O cenário musical, por exemplo, não está imune a estas tensões. Os festivais e concertos, que deveriam ser celebrações da diversidade sonora, por vezes tornam-se campos minados de disputas pessoais e profissionais. Bandas e músicos solo envolvem-se em competições acirradas por espaço e reconhecimento, e não raro, projetos colaborativos naufragam antes mesmo de zarpar devido a desentendimentos e desconfianças mútuas.
No mundo das artes visuais, a situação não é muito diferente. Exposições e galerias muitas vezes são palco de batalhas silenciosas, onde a inveja se disfarça de crítica estética. A luta por patrocínios, espaço em galerias de renome e reconhecimento internacional pode desencadear comportamentos pouco louváveis. É triste ver como a beleza e a expressividade das obras muitas vezes são eclipsadas pelas sombras do rancor e da inveja.

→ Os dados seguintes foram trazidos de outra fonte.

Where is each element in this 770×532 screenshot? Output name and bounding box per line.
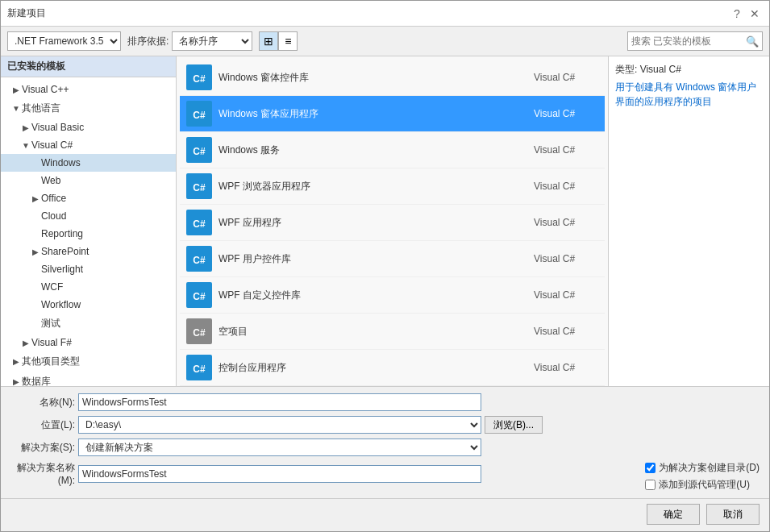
svg-text:C#: C# [193, 146, 206, 157]
label-windows: Windows [41, 157, 81, 168]
template-list: C# Windows 窗体控件库 Visual C# C# [177, 56, 608, 386]
label-other: 其他语言 [22, 102, 60, 115]
template-row[interactable]: C# 空项目 Visual C# [180, 314, 605, 350]
right-description: 用于创建具有 Windows 窗体用户界面的应用程序的项目 [615, 80, 763, 109]
template-icon: C# [186, 318, 212, 344]
expand-database[interactable]: ▶ [10, 377, 22, 386]
grid-view-button[interactable]: ⊞ [259, 31, 278, 51]
tree-item-otherproj[interactable]: ▶ 其他项目类型 [1, 351, 176, 372]
template-icon: C# [186, 64, 212, 90]
template-name: 控制台应用程序 [219, 361, 534, 375]
tree-item-vfsharp[interactable]: ▶ Visual F# [1, 334, 176, 351]
close-button[interactable]: ✕ [747, 6, 763, 22]
tree-item-other[interactable]: ▼ 其他语言 [1, 98, 176, 118]
svg-text:C#: C# [193, 182, 206, 193]
label-otherproj: 其他项目类型 [22, 355, 80, 368]
template-icon: C# [186, 246, 212, 272]
template-icon: C# [186, 282, 212, 308]
expand-vfsharp[interactable]: ▶ [20, 339, 31, 347]
checkbox1-row: 为解决方案创建目录(D) [645, 461, 760, 475]
search-box: 🔍 [627, 31, 763, 51]
template-type: Visual C# [534, 181, 598, 192]
template-row[interactable]: C# 控制台应用程序 Visual C# [180, 350, 605, 386]
expand-vbasic[interactable]: ▶ [20, 123, 31, 132]
tree-item-test[interactable]: 测试 [1, 314, 176, 334]
left-panel: 已安装的模板 ▶ Visual C++ ▼ 其他语言 [1, 56, 177, 386]
label-workflow: Workflow [41, 299, 81, 310]
tree-item-reporting[interactable]: Reporting [1, 225, 176, 243]
template-name: WPF 浏览器应用程序 [219, 180, 534, 193]
label-wcf: WCF [41, 281, 63, 293]
tree-item-windows[interactable]: Windows [1, 154, 176, 172]
expand-other[interactable]: ▼ [10, 104, 22, 113]
template-row[interactable]: C# Windows 窗体控件库 Visual C# [180, 60, 605, 96]
solution-label: 解决方案(S): [10, 441, 75, 455]
solution-select[interactable]: 创建新解决方案 添加到现有解决方案 [78, 438, 481, 456]
name-label: 名称(N): [10, 396, 75, 409]
tree-item-wcf[interactable]: WCF [1, 278, 176, 296]
template-row[interactable]: C# WPF 浏览器应用程序 Visual C# [180, 168, 605, 205]
solution-name-label: 解决方案名称(M): [10, 461, 75, 486]
tree-item-cloud[interactable]: Cloud [1, 207, 176, 225]
cancel-button[interactable]: 取消 [706, 504, 760, 525]
expand-windows [30, 159, 41, 168]
template-row[interactable]: C# WPF 自定义控件库 Visual C# [180, 277, 605, 314]
location-row: 位置(L): D:\easy\ 浏览(B)... [10, 416, 760, 434]
template-name: 空项目 [219, 325, 534, 339]
sort-select[interactable]: 名称升序 名称降序 类型升序 [172, 31, 252, 51]
expand-vcpp[interactable]: ▶ [10, 85, 22, 94]
label-test: 测试 [41, 317, 60, 330]
label-database: 数据库 [22, 375, 51, 386]
tree-item-vcpp[interactable]: ▶ Visual C++ [1, 81, 176, 98]
sort-label: 排序依据: [127, 35, 169, 48]
label-vfsharp: Visual F# [31, 337, 72, 348]
name-row: 名称(N): [10, 393, 760, 411]
expand-silverlight [30, 265, 41, 274]
checkbox2[interactable] [645, 480, 656, 490]
template-icon: C# [186, 137, 212, 163]
solution-name-input[interactable] [78, 465, 481, 483]
tree-item-vcsharp[interactable]: ▼ Visual C# [1, 136, 176, 154]
template-name: Windows 窗体控件库 [219, 71, 534, 85]
tree-item-workflow[interactable]: Workflow [1, 296, 176, 314]
browse-button[interactable]: 浏览(B)... [485, 416, 543, 434]
template-name: WPF 用户控件库 [219, 252, 534, 266]
tree-item-database[interactable]: ▶ 数据库 [1, 372, 176, 386]
template-row[interactable]: C# Windows 服务 Visual C# [180, 132, 605, 168]
checkbox1[interactable] [645, 463, 656, 473]
expand-wcf [30, 283, 41, 292]
body-area: 已安装的模板 ▶ Visual C++ ▼ 其他语言 [1, 56, 769, 386]
svg-text:C#: C# [193, 364, 206, 375]
right-panel: 类型: Visual C# 用于创建具有 Windows 窗体用户界面的应用程序… [608, 56, 769, 386]
label-silverlight: Silverlight [41, 264, 83, 275]
tree-item-web[interactable]: Web [1, 172, 176, 189]
list-view-button[interactable]: ≡ [278, 31, 298, 51]
tree-item-silverlight[interactable]: Silverlight [1, 260, 176, 278]
template-name: WPF 自定义控件库 [219, 289, 534, 302]
template-row[interactable]: C# WPF 应用程序 Visual C# [180, 205, 605, 241]
expand-otherproj[interactable]: ▶ [10, 357, 22, 366]
top-toolbar: .NET Framework 3.5 .NET Framework 4 .NET… [1, 27, 769, 56]
svg-text:C#: C# [193, 291, 206, 302]
help-button[interactable]: ? [729, 6, 745, 22]
name-input[interactable] [78, 393, 481, 411]
framework-select[interactable]: .NET Framework 3.5 .NET Framework 4 .NET… [7, 31, 121, 51]
label-office: Office [41, 193, 66, 204]
svg-text:C#: C# [193, 327, 206, 339]
tree-item-vbasic[interactable]: ▶ Visual Basic [1, 118, 176, 136]
expand-vcsharp[interactable]: ▼ [20, 141, 31, 150]
expand-sharepoint[interactable]: ▶ [30, 247, 41, 256]
ok-button[interactable]: 确定 [647, 504, 700, 525]
expand-office[interactable]: ▶ [30, 194, 41, 203]
tree-item-sharepoint[interactable]: ▶ SharePoint [1, 243, 176, 260]
dialog-title: 新建项目 [7, 6, 46, 20]
template-row[interactable]: C# Windows 窗体应用程序 Visual C# [180, 96, 605, 132]
search-input[interactable] [631, 35, 744, 47]
solution-name-col: 解决方案名称(M): [10, 461, 635, 486]
bottom-buttons: 确定 取消 [1, 498, 769, 531]
tree-section: ▶ Visual C++ ▼ 其他语言 ▶ [1, 77, 176, 386]
tree-item-office[interactable]: ▶ Office [1, 189, 176, 207]
location-select[interactable]: D:\easy\ [78, 416, 481, 434]
template-row[interactable]: C# WPF 用户控件库 Visual C# [180, 241, 605, 277]
checkbox2-row: 添加到源代码管理(U) [645, 478, 760, 492]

A literatura, que deveria ser um refúgio de introspecção e empatia, também não escapa deste panorama. Autores que poderiam beneficiar-se imensamente da troca de ideias e experiências literárias frequentemente isolam-se, temerosos de que seus colegas possam roubar as suas ideias ou ofuscar o seu brilho. O que poderia ser um campo fértil de colaboração e crescimento mútuo, muitas vezes transforma-se num terreno árido de desconfiança e isolamento.
Claro, há exceções. Existem coletivos artísticos e movimentos que trabalham incansavelmente para promover a união e a cooperação entre artistas. Eventos que celebram a diversidade e a colaboração florescem e, neles, podemos vislumbrar o verdadeiro espírito da arte. Contudo, estes esforços muitas vezes parecem lutar contra uma corrente poderosa de individualismo exacerbado e competitividade destrutiva. Sei do que falo em sede própria.
A solução para este impasse não é simples. Requer uma mudança de mentalidade, uma disposição para ver o sucesso alheio como uma fonte de inspiração e não como uma ameaça. Precisa de um esforço consciente para criar espaços de diálogo e colaboração, onde a crítica seja construtiva e o apoio mútuo seja a norma. Acima de tudo, é necessário um reconhecimento de que a arte, em todas as suas formas, é um terreno comum onde todos têm algo a ganhar com a união e a cooperação.
O mau relacionamento entre os artistas portugueses é uma mancha numa tela que poderia ser vibrante e harmoniosa. É um desafio que, se superado, pode transformar o cenário artístico num espaço verdadeiramente coletivo, onde a criatividade e a inovação floresçam em conjunto. Afinal, na arte, como na vida, somos sempre mais fortes juntos.